That’s a good description of a formula Apple has used with success for many of its devices. Services are much more varied. There are some services that arguably follow this model (the App Store, iTunes Store, and Apple Pay come to mind).
However, a lot of Apple’s existing cloud services don’t really fit this model. For instance, I wouldn’t really say that Apple Music, iCloud, Apple Maps, or Apple Books were launched into sectors where existing products were hard to use or are that much easier to use than Spotify, Dropbox, Google Maps, or Amazon Kindle are. These services seem to be built on the formula, “take something a third party is doing, develop our own version, integrate it into our OS, hardware, billing, etc.” That seems to be what Apple is planning for the TV service.

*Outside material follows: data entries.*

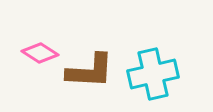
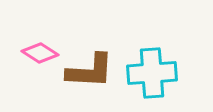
cyan cross: moved 1 px left, 1 px up; rotated 9 degrees clockwise
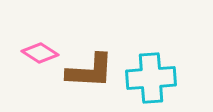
cyan cross: moved 1 px left, 5 px down
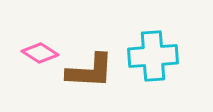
cyan cross: moved 2 px right, 22 px up
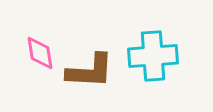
pink diamond: rotated 48 degrees clockwise
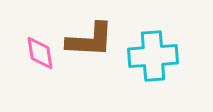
brown L-shape: moved 31 px up
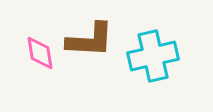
cyan cross: rotated 9 degrees counterclockwise
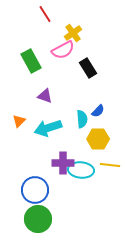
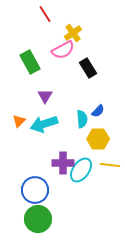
green rectangle: moved 1 px left, 1 px down
purple triangle: rotated 42 degrees clockwise
cyan arrow: moved 4 px left, 4 px up
cyan ellipse: rotated 60 degrees counterclockwise
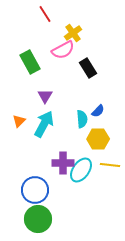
cyan arrow: rotated 136 degrees clockwise
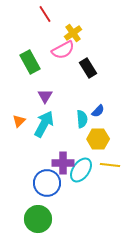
blue circle: moved 12 px right, 7 px up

I sort of fear we are running headlong into a problem that we were trying to get rid of in the beginning: we all wanted to cut the cable cord and have more choice about what we were consuming, and being able to consume it on demand. But now the landscape is diversified with so many different services, that I feel like I’m once again paying for content from a multitude of service providers but enjoying very few things.
Apple is looking for new revenue streams now that the iPhone is peaking and services Is a future they, and everyone else, is seeking these days. They have done a good job, IMO, with music, and the HomePod is a fine piece of hardware like most of what they sell.
Siri, on the other hand, is a distant third in the digital assistant race. And iCloud is still missing many features offered by Dropbox and Google.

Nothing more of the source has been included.